Purpose: : Dry eye is a multifactorial syndrome in which inflammation is thought to be a significant component. The human ocular surface epithelia express a number of toll-like receptors (TLRs) that stimulate the production of proinflammatory cytokines and chemokines upon activation by host or microbial ligands. Our previous studies have shown that TLRs are modulated during dry eye associated conditions (hyperosmolar stress and desiccation) in human corneal epithelial cells in vitro. Therefore we have begun in vivo studies to investigate TLR mRNA expression in mice with experimentally-induced dry eye (EDE).

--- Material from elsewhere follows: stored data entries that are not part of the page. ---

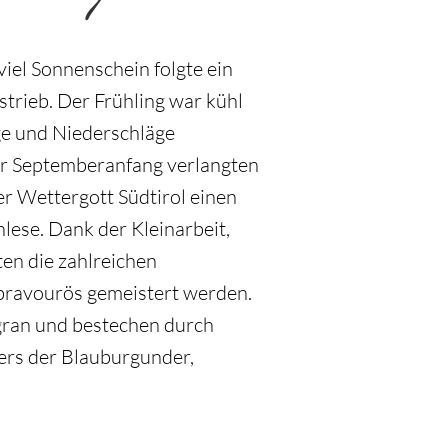
iel Sonnenschein folgte ein
trieb. Der Frühling war kühl
ge und Niederschläge
er Septemberanfang verlangten
er Wettergott Südtirol einen
lese. Dank der Kleinarbeit,
en die zahlreichen
bravourös gemeistert werden.
gran und bestechen durch
ders der Blauburgunder,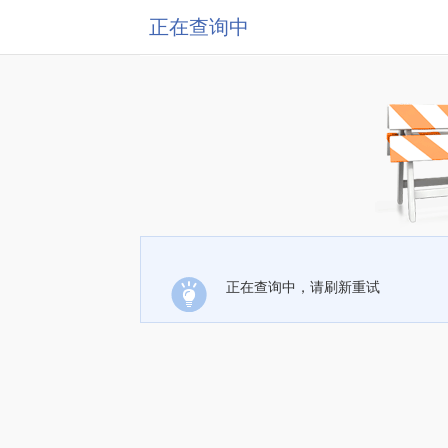
正在查询中
正在查询中，请刷新重试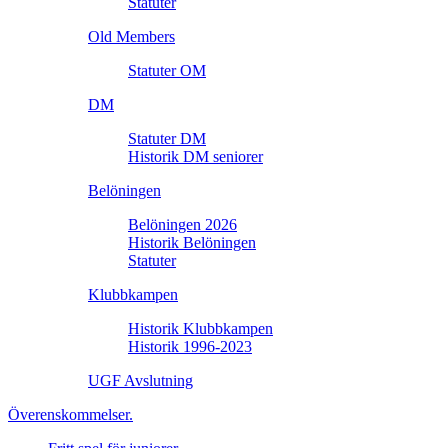
Statuter
Old Members
Statuter OM
DM
Statuter DM
Historik DM seniorer
Belöningen
Belöningen 2026
Historik Belöningen
Statuter
Klubbkampen
Historik Klubbkampen
Historik 1996-2023
UGF Avslutning
Överenskommelser.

Methods: : EDE was induced in 6-8 week old C57BL/6 mice (5 animals per experiment) by subcutaneous scopolamine injection (2.5 mg/ml) four times a day and exposure to low humidity and an air draft for 5 days (n=3). Untreated C57BL/6 mice were used as the control. Following treatment the corneal epithelium was removed by scraping and the entire conjunctiva was removed by dissection. Total RNA was extracted and the fold change in TLR2, 3 and 5 mRNA expression between the treated and untreated mice was determined by real-time PCR.

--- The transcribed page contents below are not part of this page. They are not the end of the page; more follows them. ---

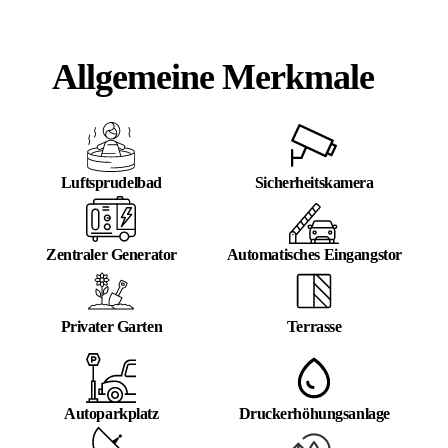
Allgemeine Merkmale
Luftsprudelbad
Sicherheitskamera
Zentraler Generator
Automatisches Eingangstor
Privater Garten
Terrasse
Autoparkplatz
Druckerhöhungsanlage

Results: : In the conjunctiva, EDE significantly (P=0.02) increased the mRNA expression of TLR2 by 2.48 ± 0.38 fold and TLR3 by 11.2 ± 2.90 fold compared to the untreated control group. A similar trend was found in the corneal epithelium where EDE significantly (P≤0.01) increased the expression of TLR2 by 2.46 ± 0.26 fold and TLR5 by 2.21 ± 0.19. We also found corneal epithelial TLR3 mRNA elevated by 4.25 ± 2.22 (P=0.12) fold and conjunctival TLR5 mRNA by 3.81 ± 1.47 (P=0.08) fold however these changes did not achieve statistical significance since two of the three samples gave comparable fold changes while the third sample was lower.

Conclusions: : EDE increases TLR2, 3 and 5 mRNA expression in the corneal epithelium and conjunctiva of C57BL/6 mice. These findings suggest that TLRs may be involved in the rapid detection of pathogens to help protect the compromised EDE ocular surface and/or they may be involved in ocular surface response to desiccating stress.